Saturday, July 11, 2009

The Brothers Carrotmazov

For some reason I was thinking of Veggie Tales. For those of you who aren't Christian, Veggie Tales is basically one of those cartoons made for Christians to help express the intricacies of the faith to the little kiddies in ways that are more interesting then reading the Bible, which can be something of a boring read, or even worse reading Aquinas or some. Instead, you get little funny cartoons about vegitables that very from Biblical Retellings, to retellings of the classics with a Christian message.
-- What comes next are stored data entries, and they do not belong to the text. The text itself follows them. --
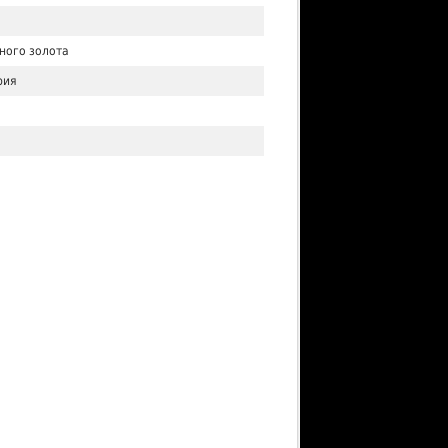
ного золота
рия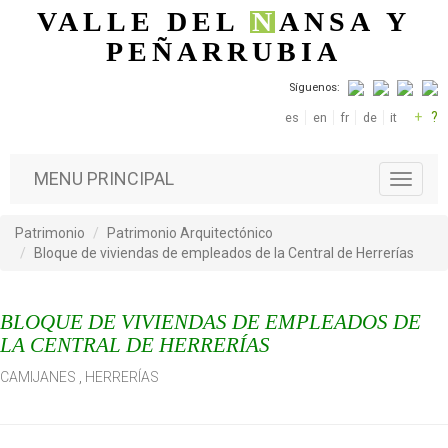
Pasar al contenido principal
VALLE DEL
N
ANSA
Y
PEÑARRUBIA
Síguenos:
+
?
es
en
fr
de
it
MENU PRINCIPAL
T
o
g
Patrimonio
Patrimonio Arquitectónico
g
Bloque de viviendas de empleados de la Central de Herrerías
l
e
n
BLOQUE DE VIVIENDAS DE EMPLEADOS DE
a
v
LA CENTRAL DE HERRERÍAS
i
CAMIJANES
,
HERRERÍAS
g
a
t
i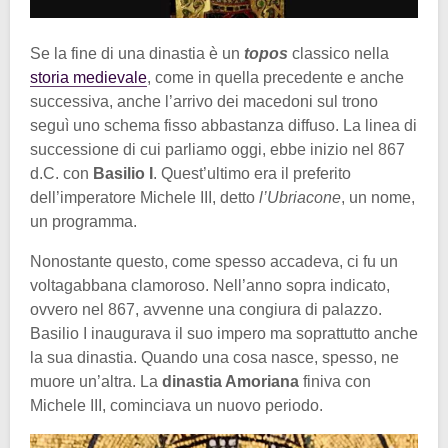
Se la fine di una dinastia è un
topos
classico nella
storia medievale
, come in quella precedente e anche
successiva, anche l’arrivo dei macedoni sul trono
seguì uno schema fisso abbastanza diffuso. La linea di
successione di cui parliamo oggi, ebbe inizio nel 867
d.C. con
Basilio I
. Quest’ultimo era il preferito
dell’imperatore Michele III, detto
l’Ubriacone
, un nome,
un programma.
Nonostante questo, come spesso accadeva, ci fu un
voltagabbana clamoroso. Nell’anno sopra indicato,
ovvero nel 867, avvenne una congiura di palazzo.
Basilio I inaugurava il suo impero ma soprattutto anche
la sua dinastia. Quando una cosa nasce, spesso, ne
muore un’altra. La
dinastia Amoriana
finiva con
Michele III, cominciava un nuovo periodo.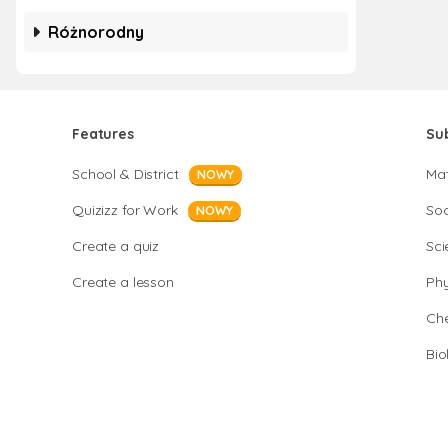
Różnorodny
Features
Su
School & District
Ma
NOWY
Quizizz for Work
Soc
NOWY
Create a quiz
Sci
Create a lesson
Phy
Che
Bio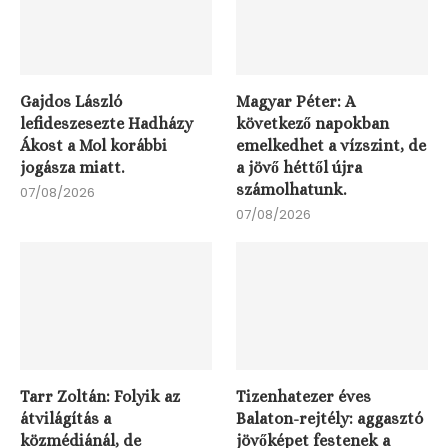
Gajdos László
Magyar Péter: A
lefideszesezte Hadházy
következő napokban
Ákost a Mol korábbi
emelkedhet a vízszint, de
jogásza miatt.
a jövő héttől újra
számolhatunk.
07/08/2026
07/08/2026
Tarr Zoltán: Folyik az
Tizenhatezer éves
átvilágítás a
Balaton-rejtély: aggasztó
közmédiánál, de
jövőképet festenek a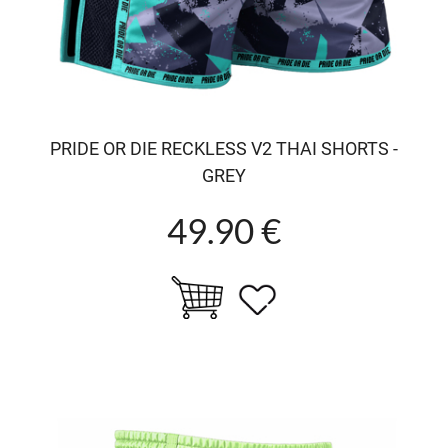
PRIDE OR DIE RECKLESS V2 THAI SHORTS -
GREY
49.90 €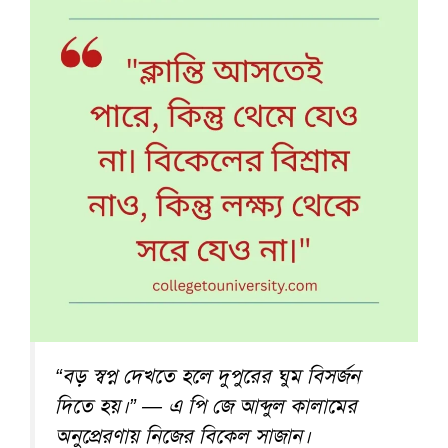
“বড় স্বপ্ন দেখতে হলে দুপুরের ঘুম বিসর্জন
দিতে হয়।” — এ পি জে আব্দুল কালামের
অনুপ্রেরণায় নিজের বিকেল সাজান।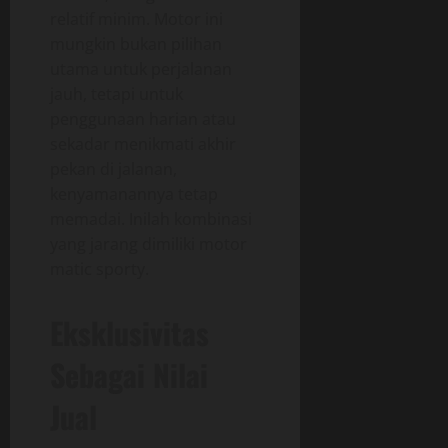
relatif minim. Motor ini
mungkin bukan pilihan
utama untuk perjalanan
jauh, tetapi untuk
penggunaan harian atau
sekadar menikmati akhir
pekan di jalanan,
kenyamanannya tetap
memadai. Inilah kombinasi
yang jarang dimiliki motor
matic sporty.
Eksklusivitas
Sebagai Nilai
Jual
I was thinking about how they'd redo classics like this. The ones that came to mind are "The Grapes of Wrath,"(done with actual grapes), and "Madame Bovarry,"(renamed Madame Blueberry). These are both books I have yet to read, but I figure I am going to get around to them at somepoint. Still, stuff like Madame Blueberry is different from Madame Bovary. Instead of the Madame Bovary character having a series of affairs, she goes on a shopping spree. This is because the show is supposed to be for kids. It also occured to me, why aren't they doing works by Christian writers? I mean, Flaubert and Steinbeck are Christians, at least I'm pretty sure they are, but why aren't they doing classics by writers who were open about their faith, say Dostoyevsky.
Which brings me to the brunt of todays post, what if Veggie Tales did an episode based on a Dostoyevsky novel.
Now, this can get pretty dark, because the two novels by Dostoyevsky I have read are Crime and Punishment and The Brothers Karamazov. Crime and Punishment is about a guy who kills a pawn broker in cold blood, and the rest of the novel is basically him being sick, guilty and the reader and him trying to put all this in persepctive. And plot of the Brothers Karamazov is basically driven by sex, lies and murder. Despite this, both novels have what I see as fundamentally a Christian meaning, and both speak much of redemption. Would the folks down at Big Ideas, the guys who make Veggie Tales, be open to a retelling of a Dostoyevsky novel and if so, how would they do it.
The one I'm thinking is The Brothers Karamazov, if only because it is the hardest to actually put into terms of a children's show since the major event of the novel revolves around patricide (alleged patricide in some cases but still). As in Madame Blueberry, they would have to find something that won't shoke the kids and more importantly the parents. What this could possibly be. Which also reminds me that what lead up to the patricide was the fact that the father was trying to seduce a woman that one of the brothers was interested in and who he had left for his wife. This would also be hard to work in. Actually, Dostoyevsky is probubly not a good example for this because of all that is going on in the book. Fyodor's writing is just to complex to make into a Veggie Tales episode.
But the point is, I have this image of the cast of Veggie Tales as characters in a darker and edgier episode based on Dostoyevsky. It's not exactly a bad thing either, since it is still in the same basic format but we're doing the kind of things that I'm experiencing now as a Christian. The nature of faith, the seeming cruelty of the universe. Why is it that they only make Christian cartoons for kids and when they do it can be so optomistic? Maybe I should develop something like Veggie Tales for people my age who are more open to the idea of questioning the nature of there faith. I'll have to make a follow up to this at somepoint.